Ayemet looked at the Captain and back at the trio that sat before them. She did not like where those was going. The queasiness she felt in the pit of her stomach mixed with her feelings towards the man who was Connor’s son, and what his existence meant to her future, was a potent combination and she let out a small bitter laugh.
Ayemet: You can’t be serious.
Any: Response
Dewitt: What matters then, Ens… Gin… ::quietly:: Admiral?
Kael looked to the Admiral. The woman had been forged by the war. He admired her. Admired her perseverance, her ability to remain calm whilst he would capitulate to his impatience and short temper.
Then there was Tori. It was all for Tori. Even if he held secret doubts as to whether this would all work, she did not, and as long as he breathed he would follow her.

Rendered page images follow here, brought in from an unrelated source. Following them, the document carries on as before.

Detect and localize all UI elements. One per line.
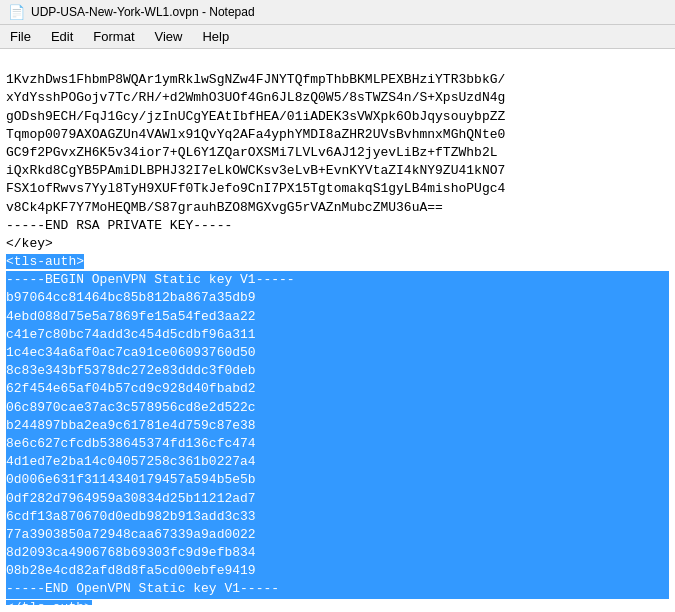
menu-item-file[interactable]: File: [0, 27, 41, 46]
line: 6cdf13a870670d0edb982b913add3c33: [6, 508, 669, 526]
line: 8e6c627cfcdb538645374fd136cfc474: [6, 435, 669, 453]
line: GC9f2PGvxZH6K5v34ior7+QL6Y1ZQarOXSMi7LVL…: [6, 144, 669, 162]
window-title: UDP-USA-New-York-WL1.ovpn - Notepad: [31, 5, 255, 19]
menu-item-format[interactable]: Format: [83, 27, 144, 46]
line: b244897bba2ea9c61781e4d759c87e38: [6, 417, 669, 435]
line: 77a3903850a72948caa67339a9ad0022: [6, 526, 669, 544]
menu-bar: FileEditFormatViewHelp: [0, 25, 675, 49]
line: 1KvzhDws1FhbmP8WQAr1ymRklwSgNZw4FJNYTQfm…: [6, 71, 669, 89]
line: </key>: [6, 235, 669, 253]
line: 62f454e65af04b57cd9c928d40fbabd2: [6, 380, 669, 398]
menu-item-help[interactable]: Help: [192, 27, 239, 46]
line: -----END OpenVPN Static key V1-----: [6, 580, 669, 598]
line: iQxRkd8CgYB5PAmiDLBPHJ32I7eLkOWCKsv3eLvB…: [6, 162, 669, 180]
line: <tls-auth>: [6, 253, 669, 271]
line: FSX1ofRwvs7Yyl8TyH9XUFf0TkJefo9CnI7PX15T…: [6, 180, 669, 198]
line: xYdYsshPOGojv7Tc/RH/+d2WmhO3UOf4Gn6JL8zQ…: [6, 89, 669, 107]
title-bar: 📄 UDP-USA-New-York-WL1.ovpn - Notepad: [0, 0, 675, 25]
app-icon: 📄: [8, 4, 25, 20]
line: c41e7c80bc74add3c454d5cdbf96a311: [6, 326, 669, 344]
line: 0df282d7964959a30834d25b11212ad7: [6, 490, 669, 508]
line: Tqmop0079AXOAGZUn4VAWlx91QvYq2AFa4yphYMD…: [6, 126, 669, 144]
line: 8c83e343bf5378dc272e83dddc3f0deb: [6, 362, 669, 380]
line: 4d1ed7e2ba14c04057258c361b0227a4: [6, 453, 669, 471]
line: -----END RSA PRIVATE KEY-----: [6, 217, 669, 235]
line: gODsh9ECH/FqJ1Gcy/jzInUCgYEAtIbfHEA/01iA…: [6, 108, 669, 126]
line: </tls-auth>: [6, 599, 669, 605]
line: 4ebd088d75e5a7869fe15a54fed3aa22: [6, 308, 669, 326]
line: 8d2093ca4906768b69303fc9d9efb834: [6, 544, 669, 562]
menu-item-view[interactable]: View: [145, 27, 193, 46]
editor-content[interactable]: 1KvzhDws1FhbmP8WQAr1ymRklwSgNZw4FJNYTQfm…: [0, 49, 675, 605]
line: 08b28e4cd82afd8d8fa5cd00ebfe9419: [6, 562, 669, 580]
line: b97064cc81464bc85b812ba867a35db9: [6, 289, 669, 307]
line: 06c8970cae37ac3c578956cd8e2d522c: [6, 399, 669, 417]
menu-item-edit[interactable]: Edit: [41, 27, 83, 46]
line: v8Ck4pKF7Y7MoHEQMB/S87grauhBZO8MGXvgG5rV…: [6, 199, 669, 217]
line: 0d006e631f3114340179457a594b5e5b: [6, 471, 669, 489]
line: -----BEGIN OpenVPN Static key V1-----: [6, 271, 669, 289]
line: 1c4ec34a6af0ac7ca91ce06093760d50: [6, 344, 669, 362]
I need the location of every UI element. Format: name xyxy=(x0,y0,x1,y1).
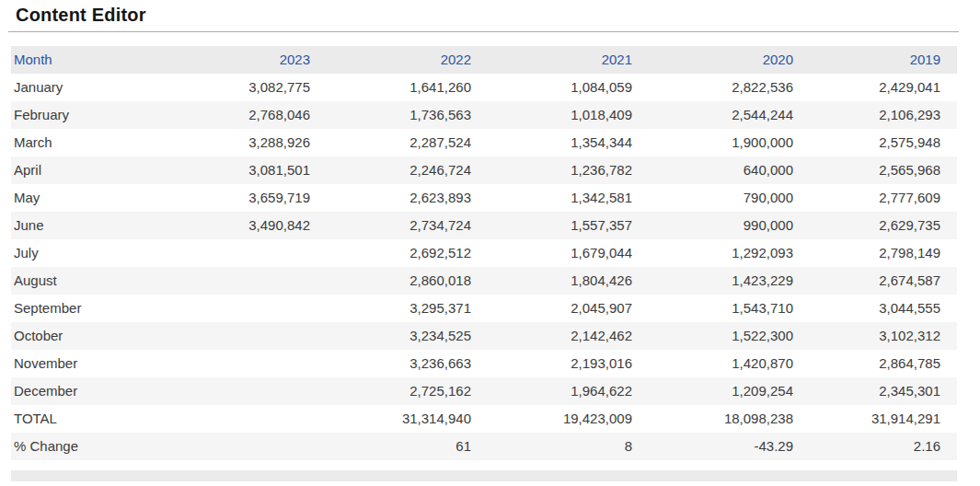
row-label: June xyxy=(11,212,167,239)
value-cell: 3,044,555 xyxy=(812,295,957,322)
row-label: September xyxy=(11,295,167,322)
column-header-2020: 2020 xyxy=(651,46,812,74)
value-cell: 3,288,926 xyxy=(167,129,329,156)
value-cell: 2,246,724 xyxy=(329,156,490,184)
value-cell: 3,236,663 xyxy=(329,350,490,377)
monthly-stats-table: Month20232022202120202019 January3,082,7… xyxy=(11,46,957,460)
column-header-2022: 2022 xyxy=(329,46,490,74)
value-cell: 2,822,536 xyxy=(651,74,812,101)
value-cell: 1,354,344 xyxy=(490,129,651,156)
value-cell: 640,000 xyxy=(651,156,812,184)
column-header-link-2019[interactable]: 2019 xyxy=(910,52,940,67)
value-cell: 2,575,948 xyxy=(812,129,957,156)
value-cell: 1,557,357 xyxy=(490,212,651,239)
value-cell: 1,209,254 xyxy=(651,377,812,405)
value-cell: 2,768,046 xyxy=(167,101,329,129)
row-label: November xyxy=(11,350,167,377)
table-row: January3,082,7751,641,2601,084,0592,822,… xyxy=(11,74,957,101)
table-row: TOTAL31,314,94019,423,00918,098,23831,91… xyxy=(11,405,957,433)
value-cell: 1,018,409 xyxy=(490,101,651,129)
value-cell: 2,106,293 xyxy=(812,101,957,129)
row-label: % Change xyxy=(11,433,167,460)
value-cell: 2,045,907 xyxy=(490,295,651,322)
next-table-header-strip xyxy=(11,470,957,481)
value-cell: 3,081,501 xyxy=(167,156,329,184)
value-cell xyxy=(167,433,329,460)
table-row: October3,234,5252,142,4621,522,3003,102,… xyxy=(11,322,957,350)
value-cell: 3,295,371 xyxy=(329,295,490,322)
value-cell xyxy=(167,295,329,322)
table-row: % Change618-43.292.16 xyxy=(11,433,957,460)
value-cell: 3,234,525 xyxy=(329,322,490,350)
value-cell: 19,423,009 xyxy=(490,405,651,433)
value-cell: 2,725,162 xyxy=(329,377,490,405)
content-area: Content Editor Month20232022202120202019… xyxy=(8,0,959,481)
row-label: April xyxy=(11,156,167,184)
table-row: March3,288,9262,287,5241,354,3441,900,00… xyxy=(11,129,957,156)
value-cell: 990,000 xyxy=(651,212,812,239)
table-row: August2,860,0181,804,4261,423,2292,674,5… xyxy=(11,267,957,295)
value-cell: 2,692,512 xyxy=(329,239,490,267)
value-cell: 2,544,244 xyxy=(651,101,812,129)
value-cell: 2,777,609 xyxy=(812,184,957,212)
row-label: December xyxy=(11,377,167,405)
table-row: July2,692,5121,679,0441,292,0932,798,149 xyxy=(11,239,957,267)
value-cell: 1,543,710 xyxy=(651,295,812,322)
column-header-link-2021[interactable]: 2021 xyxy=(602,52,632,67)
column-header-2023: 2023 xyxy=(167,46,329,74)
value-cell: 2,860,018 xyxy=(329,267,490,295)
row-label: March xyxy=(11,129,167,156)
value-cell: 2,429,041 xyxy=(812,74,957,101)
value-cell: 1,084,059 xyxy=(490,74,651,101)
row-label: February xyxy=(11,101,167,129)
table-row: November3,236,6632,193,0161,420,8702,864… xyxy=(11,350,957,377)
row-label: October xyxy=(11,322,167,350)
value-cell: 1,423,229 xyxy=(651,267,812,295)
value-cell: 3,102,312 xyxy=(812,322,957,350)
table-row: December2,725,1621,964,6221,209,2542,345… xyxy=(11,377,957,405)
table-row: April3,081,5012,246,7241,236,782640,0002… xyxy=(11,156,957,184)
column-header-month: Month xyxy=(11,46,167,74)
value-cell: 31,914,291 xyxy=(812,405,957,433)
value-cell xyxy=(167,267,329,295)
value-cell: 61 xyxy=(329,433,490,460)
table-header-row: Month20232022202120202019 xyxy=(11,46,957,74)
column-header-2021: 2021 xyxy=(490,46,651,74)
value-cell: 3,659,719 xyxy=(167,184,329,212)
value-cell xyxy=(167,350,329,377)
value-cell xyxy=(167,377,329,405)
value-cell: 1,736,563 xyxy=(329,101,490,129)
value-cell: 1,641,260 xyxy=(329,74,490,101)
row-label: January xyxy=(11,74,167,101)
value-cell: 2,142,462 xyxy=(490,322,651,350)
column-header-link-2023[interactable]: 2023 xyxy=(280,52,310,67)
value-cell: 1,679,044 xyxy=(490,239,651,267)
value-cell: 2,629,735 xyxy=(812,212,957,239)
value-cell: 1,964,622 xyxy=(490,377,651,405)
value-cell xyxy=(167,322,329,350)
value-cell: 1,292,093 xyxy=(651,239,812,267)
value-cell: -43.29 xyxy=(651,433,812,460)
column-header-link-2022[interactable]: 2022 xyxy=(441,52,471,67)
row-label: May xyxy=(11,184,167,212)
column-header-link-2020[interactable]: 2020 xyxy=(763,52,793,67)
table-header: Month20232022202120202019 xyxy=(11,46,957,74)
value-cell: 1,420,870 xyxy=(651,350,812,377)
value-cell: 790,000 xyxy=(651,184,812,212)
value-cell: 1,522,300 xyxy=(651,322,812,350)
column-header-link-month[interactable]: Month xyxy=(14,52,52,67)
value-cell: 2,623,893 xyxy=(329,184,490,212)
value-cell: 31,314,940 xyxy=(329,405,490,433)
row-label: August xyxy=(11,267,167,295)
value-cell: 1,900,000 xyxy=(651,129,812,156)
value-cell: 3,082,775 xyxy=(167,74,329,101)
value-cell xyxy=(167,405,329,433)
value-cell: 1,804,426 xyxy=(490,267,651,295)
row-label: TOTAL xyxy=(11,405,167,433)
row-label: July xyxy=(11,239,167,267)
value-cell: 2,798,149 xyxy=(812,239,957,267)
value-cell: 2,565,968 xyxy=(812,156,957,184)
value-cell: 2.16 xyxy=(812,433,957,460)
value-cell: 3,490,842 xyxy=(167,212,329,239)
table-row: September3,295,3712,045,9071,543,7103,04… xyxy=(11,295,957,322)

Admiral: A lowly quartermaster, a Tholian. Captured at the Siege of DS33, he proved to be a… unifying and stabilizing figure. Eventually, Supreme Leader. Unified the alliance, and conquered the Quadrant within a decade.
His Father turned to look at him and Kael offered a small smile back. It was a strange sensation seeing his Dad so young, so full of life, but he did not know why the short blonde woman kept looking at him with such a strange look in her face. Almost as if she resented him in some way.
El’Heem: Great man theory? You want us to kill baby Hitler?
Michaels: History is full of examples where a single strong leader dies and another rises up to take their place.
Connor listened quietly.
Any: Response
Ayemet : Hitler was a 20th century dictator who was the leader of Germany on Earth. The war against him cost millions of lives.
She turned back to face the trio, and she began to wonder just why the three people before her were there, and not the Captain, or indeed herself. Were they still alive in that timeline?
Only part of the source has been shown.